EXERCISE.
Give the lines again, unchanged, starting with the line containing "pyautogui.click(x=<x>, y=<y>)" and ending with the last line of the data below.

Stored records.
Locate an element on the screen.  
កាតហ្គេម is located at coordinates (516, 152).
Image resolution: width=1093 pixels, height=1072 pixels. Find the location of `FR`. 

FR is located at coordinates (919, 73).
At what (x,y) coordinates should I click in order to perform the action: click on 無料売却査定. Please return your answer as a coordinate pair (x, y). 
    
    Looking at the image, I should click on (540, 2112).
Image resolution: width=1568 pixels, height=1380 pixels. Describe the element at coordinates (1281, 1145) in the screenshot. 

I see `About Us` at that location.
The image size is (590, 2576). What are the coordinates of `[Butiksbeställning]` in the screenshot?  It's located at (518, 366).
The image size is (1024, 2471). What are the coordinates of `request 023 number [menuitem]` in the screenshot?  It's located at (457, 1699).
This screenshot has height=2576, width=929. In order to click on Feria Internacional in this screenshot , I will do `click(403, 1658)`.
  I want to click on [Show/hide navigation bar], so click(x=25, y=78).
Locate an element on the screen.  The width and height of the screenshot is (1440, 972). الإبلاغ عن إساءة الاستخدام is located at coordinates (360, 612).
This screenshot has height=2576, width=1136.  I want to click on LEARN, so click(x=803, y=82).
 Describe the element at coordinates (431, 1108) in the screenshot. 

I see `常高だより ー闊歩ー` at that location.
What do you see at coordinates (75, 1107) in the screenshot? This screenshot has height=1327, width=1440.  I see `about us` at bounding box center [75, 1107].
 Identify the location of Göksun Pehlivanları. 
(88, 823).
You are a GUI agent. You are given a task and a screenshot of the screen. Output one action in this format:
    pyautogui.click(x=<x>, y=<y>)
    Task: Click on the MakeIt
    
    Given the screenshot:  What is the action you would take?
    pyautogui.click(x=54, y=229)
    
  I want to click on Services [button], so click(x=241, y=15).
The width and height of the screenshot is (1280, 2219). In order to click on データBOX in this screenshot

ANSWER TO THIS TASK.
    pyautogui.click(x=<x>, y=<y>)
    Task: Click on the MakeIt
    
    Given the screenshot:  What is the action you would take?
    pyautogui.click(x=54, y=229)
    
  I want to click on Services [button], so click(x=241, y=15).
The width and height of the screenshot is (1280, 2219). In order to click on データBOX in this screenshot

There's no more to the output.